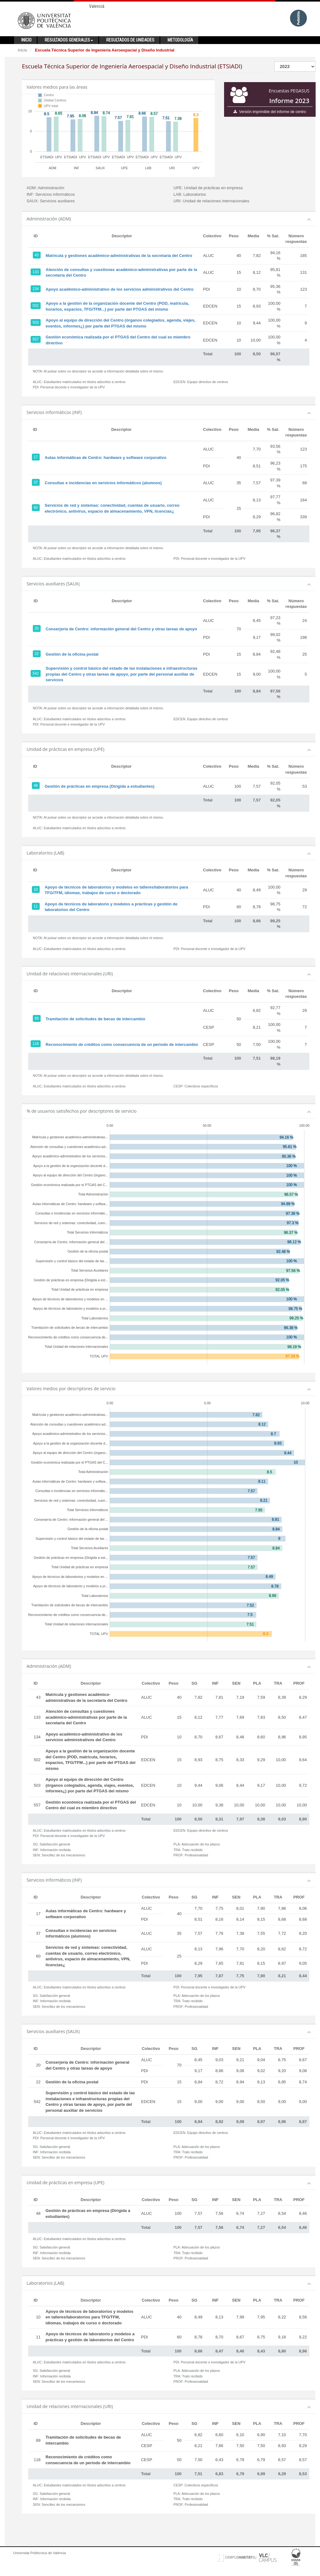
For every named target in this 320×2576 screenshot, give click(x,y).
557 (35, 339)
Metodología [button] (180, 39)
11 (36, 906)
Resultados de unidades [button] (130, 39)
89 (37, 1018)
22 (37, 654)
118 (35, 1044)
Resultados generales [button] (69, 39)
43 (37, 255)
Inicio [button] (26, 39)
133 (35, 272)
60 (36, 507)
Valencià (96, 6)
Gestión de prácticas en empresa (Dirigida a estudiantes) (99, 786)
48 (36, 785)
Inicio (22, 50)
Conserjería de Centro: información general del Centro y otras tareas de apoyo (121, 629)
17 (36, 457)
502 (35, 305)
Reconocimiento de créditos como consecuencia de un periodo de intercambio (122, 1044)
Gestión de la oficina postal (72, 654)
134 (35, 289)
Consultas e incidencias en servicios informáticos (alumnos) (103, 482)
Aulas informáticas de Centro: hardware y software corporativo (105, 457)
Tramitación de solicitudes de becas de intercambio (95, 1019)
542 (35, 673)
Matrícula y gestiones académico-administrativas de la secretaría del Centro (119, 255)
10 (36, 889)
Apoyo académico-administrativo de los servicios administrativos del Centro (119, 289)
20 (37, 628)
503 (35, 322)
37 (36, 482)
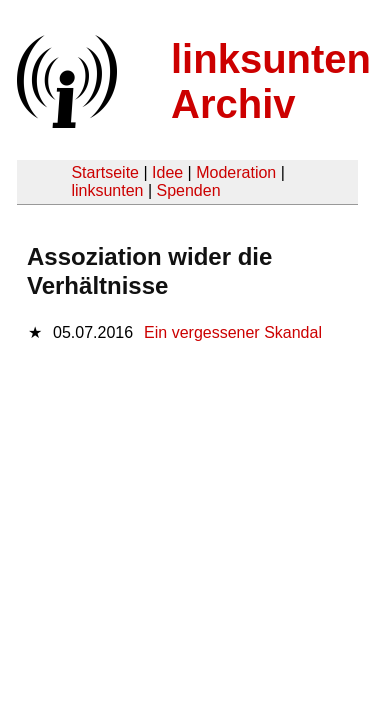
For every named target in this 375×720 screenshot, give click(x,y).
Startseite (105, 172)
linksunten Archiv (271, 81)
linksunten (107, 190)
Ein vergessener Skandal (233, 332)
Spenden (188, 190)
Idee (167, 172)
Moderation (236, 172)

PROBLEM DESCRIPTION - Begin at the line above that has "Inicio (22, 50)" and stop after the line that has "542 (35, 673)", copying each line exactly and adding nothing else.

ANSWER FOR THIS EXERCISE -
Inicio (22, 50)
Conserjería de Centro: información general del Centro y otras tareas de apoyo (121, 629)
17 (36, 457)
502 (35, 305)
Reconocimiento de créditos como consecuencia de un periodo de intercambio (122, 1044)
Gestión de la oficina postal (72, 654)
134 (35, 289)
Consultas e incidencias en servicios informáticos (alumnos) (103, 482)
Aulas informáticas de Centro: hardware y software corporativo (105, 457)
Tramitación de solicitudes de becas de intercambio (95, 1019)
542 (35, 673)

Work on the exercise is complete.